Extracted material:

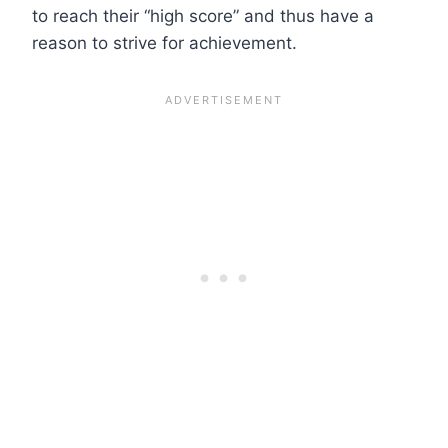
to reach their “high score” and thus have a
reason to strive for achievement.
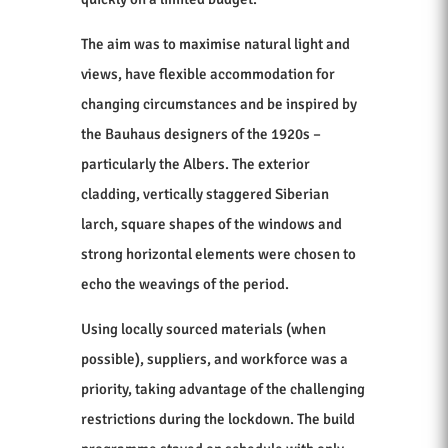
The aim was to maximise natural light and
views, have flexible accommodation for
changing circumstances and be inspired by
the Bauhaus designers of the 1920s –
particularly the Albers. The exterior
cladding, vertically staggered Siberian
larch, square shapes of the windows and
strong horizontal elements were chosen to
echo the weavings of the period.
Using locally sourced materials (when
possible), suppliers, and workforce was a
priority, taking advantage of the challenging
restrictions during the lockdown. The build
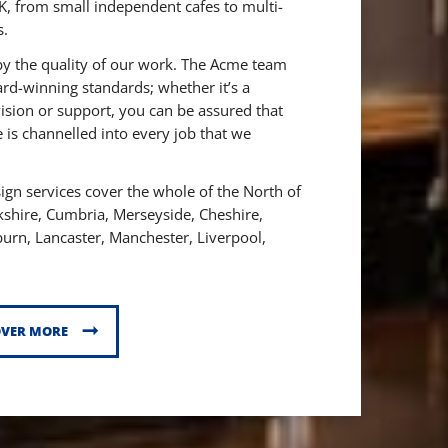
K, from small independent cafes to multi-
s.
by the quality of our work. The Acme team
ard-winning standards; whether it’s a
ision or support, you can be assured that
 is channelled into every job that we
gn services cover the whole of the North of
kshire,
Cumbria,
Merseyside,
Cheshire,
burn,
Lancaster,
Manchester,
Liverpool,
OVER MORE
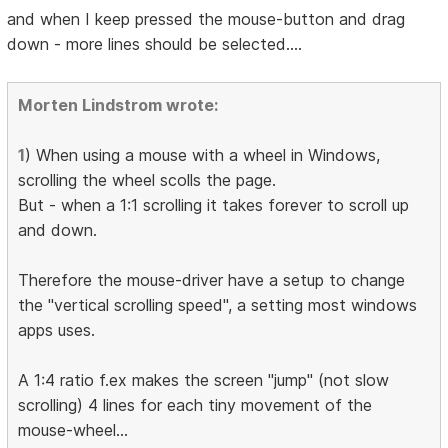
and when I keep pressed the mouse-button and drag
down - more lines should be selected....
Morten Lindstrom wrote:
1
) When using a mouse with a wheel in Windows,
scrolling the wheel scolls the page.
But - when a 1:1 scrolling it takes forever to scroll up
and down.
Therefore the mouse-driver have a setup to change
the "vertical scrolling speed", a setting most windows
apps uses.
A 1:4 ratio f.ex makes the screen "jump" (not slow
scrolling) 4 lines for each tiny movement of the
mouse-wheel...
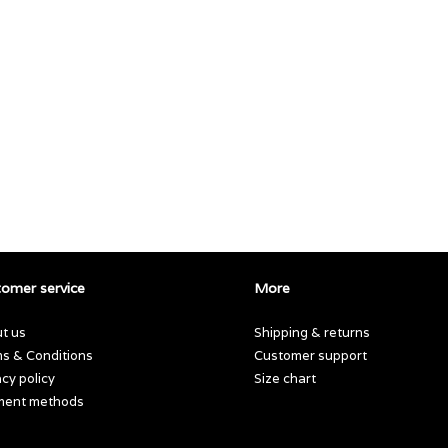
omer service
More
t us
Shipping & returns
s & Conditions
Customer support
acy policy
Size chart
ment methods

Directions: Everything from the line with "echo the weavings of the period." through the end of the records is to be repeated exactly. The pictures are not.

Solution to the problem:
echo the weavings of the period.
Using locally sourced materials (when
possible), suppliers, and workforce was a
priority, taking advantage of the challenging
restrictions during the lockdown. The build
K, from small independent cafes to multi-
s.
by the quality of our work. The Acme team
ard-winning standards; whether it’s a
ision or support, you can be assured that
 is channelled into every job that we
gn services cover the whole of the North of
kshire,
Cumbria,
Merseyside,
Cheshire,
burn,
Lancaster,
Manchester,
Liverpool,
OVER MORE
and when I keep pressed the mouse-button and drag
down - more lines should be selected....
Morten Lindstrom wrote:
1
) When using a mouse with a wheel in Windows,
scrolling the wheel scolls the page.
But - when a 1:1 scrolling it takes forever to scroll up
and down.
Therefore the mouse-driver have a setup to change
the "vertical scrolling speed", a setting most windows
apps uses.
A 1:4 ratio f.ex makes the screen "jump" (not slow
scrolling) 4 lines for each tiny movement of the
mouse-wheel...
omer service
More
t us
Shipping & returns
s & Conditions
Customer support
acy policy
Size chart
ment methods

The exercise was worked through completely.